It’s rhubarb season, so finding five pounds either from your patch or the farmers market won’t be difficult. The recipe states to cover the rhubarb with boiling water – in my crock, that became one and a half gallons of liquid.
From there you strain, heat and add fruit, sugar and yeast. The original recipe called for an incredible amount of sugar – nine cups per gallon of liquid. I shrunk that to seven, and it worked well.
Also, once the wine is siphoned into the glass bottles, it can set for months and probably years in a cool, dark place. Mason jars with caps and bands work great to loosely cover the wine. It will be super-sweet at first, but given time, the rhubarb flavor will shine through.
Make this in spring, and it should be really good come the holidays. It’s sweet, tangy and enjoyable. Drink alone or as an aperitif, or mix with club soda or lemon-lime pop, or add to a gin and tonic. Considering the small amount of work required, it makes a damn fine sippin’ wine.
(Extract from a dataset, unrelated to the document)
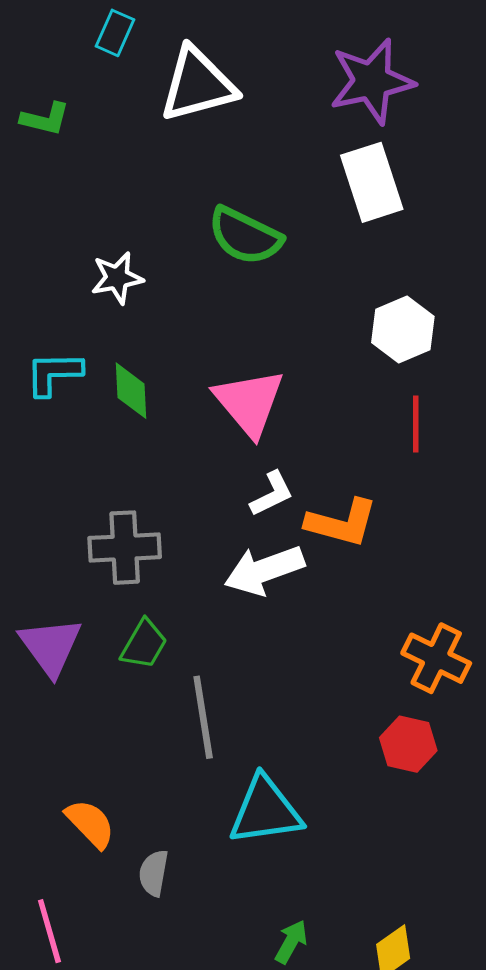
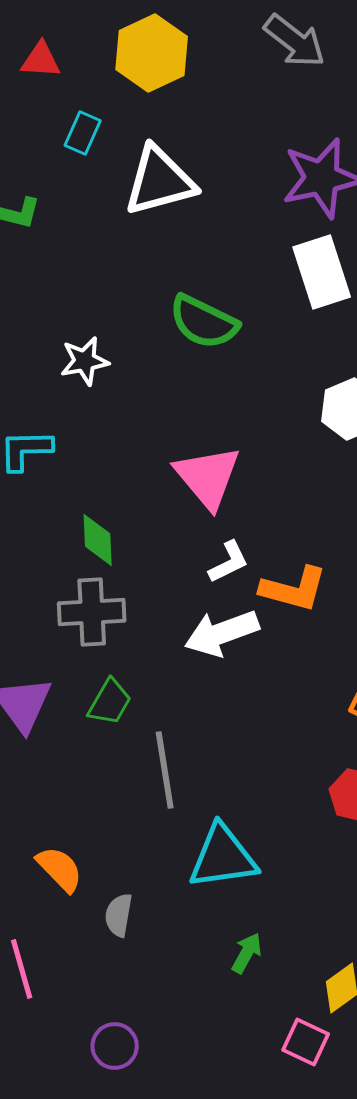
green diamond: (131, 391) -> (98, 540), moved
green arrow: (291, 942) -> (247, 953), moved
Here’s my amended version of the original recipe:
Finely dice five pounds rhubarb and put into a crock. Cover with boiling water and let stand three days. Strain.
Heat clear juice to almost boiling, measure and return to clean crock.
For each gallon of liquid add two oranges and one lemon, sliced very thin.
Add seven cups of sugar for each gallon of liquid.
When lukewarm, add yeast (for two gallons, add about ¼ ounce yeast). Stir well and let ferment about a week.
Strain, return to clean crock and let set about two weeks.
Siphon into clean glass bottles, put on covers very loosely and let set until it turns clear. This will take several months. Taste-test often until wine reaches desired flavor and smoothness.